After Henry V and a break, we rehearsed A Midsummer Night’s Dream until dark, though without Bottom the Weaver, because Master Burbage was exhausted. He took a nap on a mattress at the back of the tiring-house, oblivious of us. I loved doing my scenes with Will Shakespeare—and I loved our costumes, which the tireman produced for a fitting. They were wildly fantastical; Shakespeare had shimmering robes over a bare chest and full, shot-silk pants, with a weird headdress and antennae on his head.
I was to wear gleaming green tights, li
ke the skin of some exotic snake, and nothing else but a lot of body paint. The tireman told me that the tights had cost the equivalent of six months of his wages, so that he would personally destroy me if I tore them. He showed me a drawing of the design for the makeup on the rest of me. “Master Burbage will paint you,” he said, “but not till the day. It will take almost an hour.”
Shakespeare said to me, as we were waiting for an entrance, “I hear thou leapt into the breach this afternoon.”
“It was good luck,” I said. I was going to tell him I’d played the Boy before, but I suddenly remembered that it was a new play. “Uh—I’d been listening to Roper rehearse, and I have a memory like a sponge. So I remembered his lines.”
It sounded improbable, but he seemed to believe it.
“And what ailed our friend Roper?” he said.
“He was ill,” I said evasively. “Something he ate.”
Will Shakespeare looked down at me with an odd smile. “My small magician,” he said.
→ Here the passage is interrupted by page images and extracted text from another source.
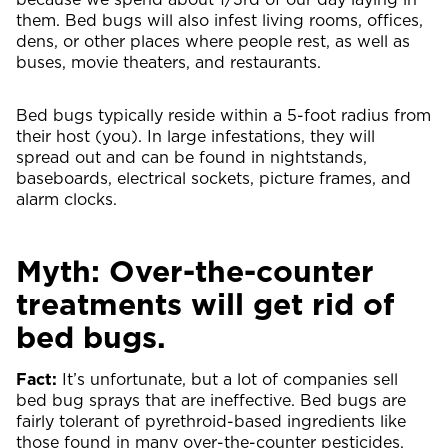
them. Bed bugs will also infest living rooms, offices,
dens, or other places where people rest, as well as
buses, movie theaters, and restaurants.
Bed bugs typically reside within a 5-foot radius from
their host (you). In large infestations, they will
spread out and can be found in nightstands,
baseboards, electrical sockets, picture frames, and
alarm clocks.
Myth: Over-the-counter
treatments will get rid of
bed bugs.
Fact:
It’s unfortunate, but a lot of companies sell
bed bug sprays that are ineffective. Bed bugs are
fairly tolerant of pyrethroid-based ingredients like
those found in many over-the-counter pesticides.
And then it was our cue, and we went through the door to the stage.
The other boys were more interested in Roper’s choking and its cure than in my having done his scene. They made me uneasy: they were looking at me warily as if I’d grown another head. Harry said, “What didst tha do to him?”
“If someone chokes, you hold him from behind and push hard into his belly, so the air pushes up out of his lungs and blows out whatever he’s choking on. That’s all.”
“Who taught thee how?”
“My aunt. I told you.”
Harry and fair-haired Nick Tooley looked at each other like conspirators. Nick said, “Is she a wise woman?”
“Well, I suppose so,” I said. It wasn’t quite how I would have described Aunt Jen, who is a perky little person with a grey ponytail.